- Associated Press - Tuesday, August 25, 2015

JEFFERSON CITY, Mo. (AP) - Republican senators and the Missouri health department director debated Tuesday whether a Columbia Planned Parenthood met state requirements needed to perform abortions, an issue that has led to questions about whether the agency properly granted the clinic a license in July.

Sen. Kurt Schaefer, a Columbia Republican running for attorney general who is chairman of a committee investigating abortion practices in the state, says the clinic failed to meet requirements.
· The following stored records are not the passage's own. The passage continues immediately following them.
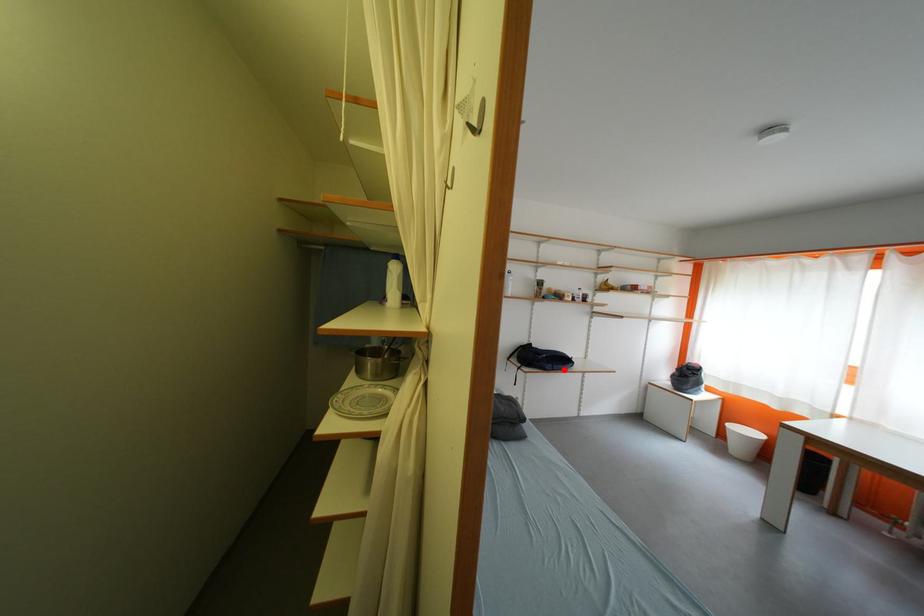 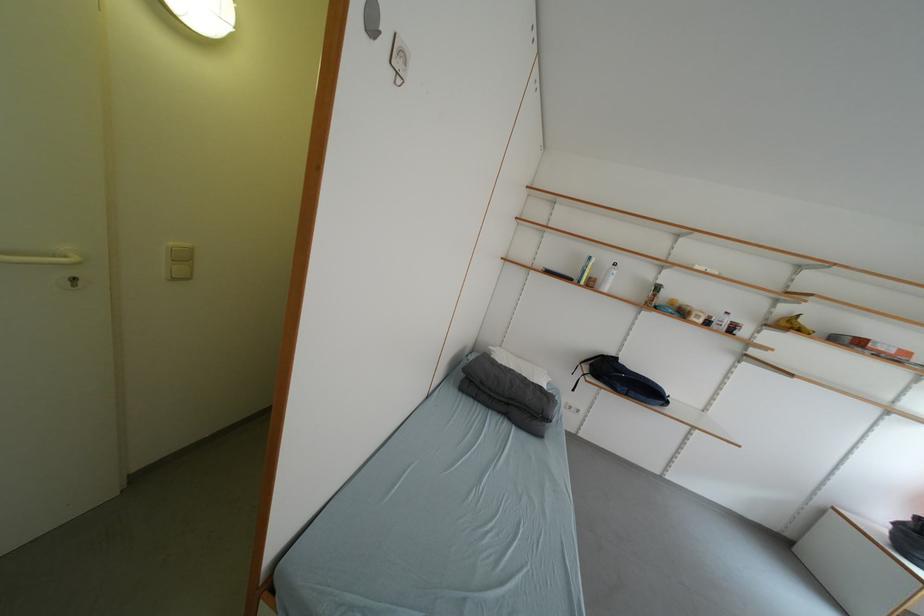 The point at the highlighted location is marked in the first image. Where is the corresponding point in the second image?

(640, 395) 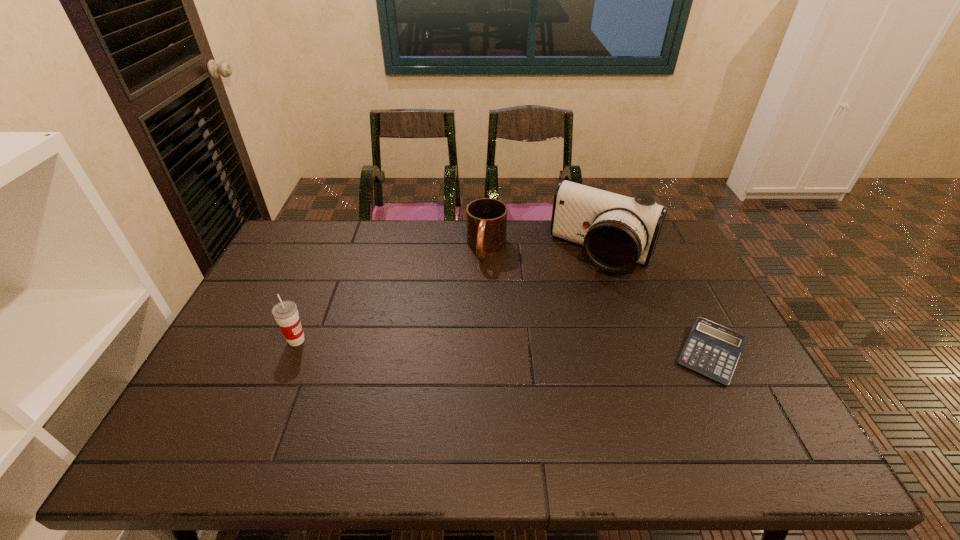 Where is `vacant area that lies between the third shortest object and the calculator`? The width and height of the screenshot is (960, 540). vacant area that lies between the third shortest object and the calculator is located at coordinates (504, 347).

This screenshot has height=540, width=960. Identify the location of free space between the shortest object and the leftmost object. (504, 347).

Locate an element on the screen. This screenshot has width=960, height=540. vacant area that lies between the third object from right to left and the camcorder is located at coordinates (544, 251).

Find the location of a particular element. The image size is (960, 540). blank region between the second object from left to right and the tallest object is located at coordinates (544, 251).

At what (x,y) coordinates should I click in order to perform the action: click on free point between the cup and the third object from right to left. Please return your answer as a coordinate pair (x, y). Looking at the image, I should click on (392, 294).

Locate an element on the screen. free space that is in between the shortest object and the mug is located at coordinates (599, 301).

Image resolution: width=960 pixels, height=540 pixels. Identify the location of free spot between the second tallest object and the calculator. (504, 347).

At what (x,y) coordinates should I click in order to perform the action: click on the closest object to the second object from left to right. Please return your answer as a coordinate pair (x, y). This screenshot has width=960, height=540. Looking at the image, I should click on (616, 231).

Image resolution: width=960 pixels, height=540 pixels. Find the location of `the third closest object to the tallest object`. the third closest object to the tallest object is located at coordinates click(x=285, y=313).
Citing the same state laws, Department of Health and Senior Services Director Gail Vasterling argued the opposite.

The dispute is over a Missouri law that requires physicians performing surgeries to have admitting privileges at nearby hospitals, or the facility itself to have a similar agreement, in order for a clinic to be licensed as what’s called an “ambulatory surgical center.” Clinics offering abortions need such a license.

The doctor providing abortions at the Planned Parenthood does not have such admitting privileges, although the physician was granted “refer and follow” privileges at University Hospital in Columbia. But the clinic, Vasterling said, doesn’t provide surgical abortions. She said that means admitting privileges were not needed and the health department could grant a license allowing the clinic to perform medical abortions.

“They comply,” with state law, Vasterling told the Senate committee, “because they don’t perform surgeries.”

Republicans on the Senate committee argued state law mandates abortion clinics to have surgical admitting privileges, even if only medical abortions are performed.

“They clearly don’t” have the needed privileges, Schaefer said. Republican Sen. Bob Onder, of Lake St. Louis, told Vasterling that she’s “playing games with this statute.”

How the dispute will be settled is unclear. Schaefer said it’s the Legislature’s responsibility to ensure state agencies and other entities funded with taxpayer money are complying with Missouri law.

Schaefer also is chairman of the Senate Appropriations Committee and has influence over the health department’s funding.